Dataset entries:

□ □ □ □ □

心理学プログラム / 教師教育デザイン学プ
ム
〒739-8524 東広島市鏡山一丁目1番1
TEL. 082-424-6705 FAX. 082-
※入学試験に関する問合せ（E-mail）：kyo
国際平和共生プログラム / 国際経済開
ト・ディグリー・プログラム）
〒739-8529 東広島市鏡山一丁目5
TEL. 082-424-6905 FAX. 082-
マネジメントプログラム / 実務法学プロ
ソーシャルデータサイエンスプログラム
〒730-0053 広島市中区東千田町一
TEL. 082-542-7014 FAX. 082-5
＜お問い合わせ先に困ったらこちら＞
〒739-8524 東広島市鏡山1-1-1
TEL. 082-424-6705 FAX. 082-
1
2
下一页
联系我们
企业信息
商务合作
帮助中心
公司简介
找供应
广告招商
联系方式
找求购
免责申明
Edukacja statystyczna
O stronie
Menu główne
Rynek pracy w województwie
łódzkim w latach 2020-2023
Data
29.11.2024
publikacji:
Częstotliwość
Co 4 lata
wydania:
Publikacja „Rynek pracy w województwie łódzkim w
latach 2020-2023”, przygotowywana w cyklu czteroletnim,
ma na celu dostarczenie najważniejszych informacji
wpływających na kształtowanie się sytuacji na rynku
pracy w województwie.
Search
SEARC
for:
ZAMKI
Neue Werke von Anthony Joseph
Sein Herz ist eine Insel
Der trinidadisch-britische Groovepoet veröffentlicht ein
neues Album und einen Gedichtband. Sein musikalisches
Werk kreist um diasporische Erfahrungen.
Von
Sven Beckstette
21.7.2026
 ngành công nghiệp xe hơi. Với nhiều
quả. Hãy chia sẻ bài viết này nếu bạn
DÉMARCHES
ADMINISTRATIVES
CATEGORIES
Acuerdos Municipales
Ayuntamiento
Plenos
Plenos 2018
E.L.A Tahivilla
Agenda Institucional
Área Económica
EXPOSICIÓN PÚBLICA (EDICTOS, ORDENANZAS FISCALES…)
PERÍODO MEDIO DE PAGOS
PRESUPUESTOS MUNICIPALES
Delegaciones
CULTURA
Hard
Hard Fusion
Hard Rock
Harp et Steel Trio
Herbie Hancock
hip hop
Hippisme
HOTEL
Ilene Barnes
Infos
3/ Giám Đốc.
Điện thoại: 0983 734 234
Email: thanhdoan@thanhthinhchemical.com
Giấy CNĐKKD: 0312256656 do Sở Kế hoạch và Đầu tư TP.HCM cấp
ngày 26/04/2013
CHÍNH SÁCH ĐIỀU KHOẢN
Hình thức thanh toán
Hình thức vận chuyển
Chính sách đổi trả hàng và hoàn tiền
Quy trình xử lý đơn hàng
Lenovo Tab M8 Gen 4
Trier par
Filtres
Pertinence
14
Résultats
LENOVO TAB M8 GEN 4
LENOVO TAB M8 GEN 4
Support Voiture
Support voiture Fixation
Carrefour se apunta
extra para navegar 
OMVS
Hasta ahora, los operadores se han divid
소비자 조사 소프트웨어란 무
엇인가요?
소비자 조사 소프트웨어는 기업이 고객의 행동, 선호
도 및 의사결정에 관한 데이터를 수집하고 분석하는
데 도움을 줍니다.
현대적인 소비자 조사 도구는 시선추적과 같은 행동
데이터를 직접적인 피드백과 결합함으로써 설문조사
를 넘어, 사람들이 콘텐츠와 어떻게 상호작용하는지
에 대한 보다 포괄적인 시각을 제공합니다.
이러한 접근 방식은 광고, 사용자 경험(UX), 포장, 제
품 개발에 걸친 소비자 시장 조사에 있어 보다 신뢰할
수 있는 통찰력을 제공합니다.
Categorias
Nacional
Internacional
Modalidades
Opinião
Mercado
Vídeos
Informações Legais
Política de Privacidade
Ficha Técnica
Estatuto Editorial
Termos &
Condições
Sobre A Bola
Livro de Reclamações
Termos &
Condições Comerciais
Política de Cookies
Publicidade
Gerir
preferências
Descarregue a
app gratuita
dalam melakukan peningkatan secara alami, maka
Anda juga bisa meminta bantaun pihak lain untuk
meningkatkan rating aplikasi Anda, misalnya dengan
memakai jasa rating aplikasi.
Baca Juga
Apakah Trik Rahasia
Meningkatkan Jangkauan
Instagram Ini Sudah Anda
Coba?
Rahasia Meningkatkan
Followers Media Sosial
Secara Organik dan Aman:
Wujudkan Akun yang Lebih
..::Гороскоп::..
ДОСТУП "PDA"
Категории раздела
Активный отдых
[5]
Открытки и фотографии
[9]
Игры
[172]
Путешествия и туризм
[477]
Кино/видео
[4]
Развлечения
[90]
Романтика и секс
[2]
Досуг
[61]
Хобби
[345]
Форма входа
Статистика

□ □ □ □ □

Reproduce the lines above, beginning at the line with "ngành công nghiệp xe hơi. Với nhiều" and stopping after the line with "Support voiture Fixation", exactly as they are.

Answer to this task:
 ngành công nghiệp xe hơi. Với nhiều
quả. Hãy chia sẻ bài viết này nếu bạn
DÉMARCHES
ADMINISTRATIVES
CATEGORIES
Acuerdos Municipales
Ayuntamiento
Plenos
Plenos 2018
E.L.A Tahivilla
Agenda Institucional
Área Económica
EXPOSICIÓN PÚBLICA (EDICTOS, ORDENANZAS FISCALES…)
PERÍODO MEDIO DE PAGOS
PRESUPUESTOS MUNICIPALES
Delegaciones
CULTURA
Hard
Hard Fusion
Hard Rock
Harp et Steel Trio
Herbie Hancock
hip hop
Hippisme
HOTEL
Ilene Barnes
Infos
3/ Giám Đốc.
Điện thoại: 0983 734 234
Email: thanhdoan@thanhthinhchemical.com
Giấy CNĐKKD: 0312256656 do Sở Kế hoạch và Đầu tư TP.HCM cấp
ngày 26/04/2013
CHÍNH SÁCH ĐIỀU KHOẢN
Hình thức thanh toán
Hình thức vận chuyển
Chính sách đổi trả hàng và hoàn tiền
Quy trình xử lý đơn hàng
Lenovo Tab M8 Gen 4
Trier par
Filtres
Pertinence
14
Résultats
LENOVO TAB M8 GEN 4
LENOVO TAB M8 GEN 4
Support Voiture
Support voiture Fixation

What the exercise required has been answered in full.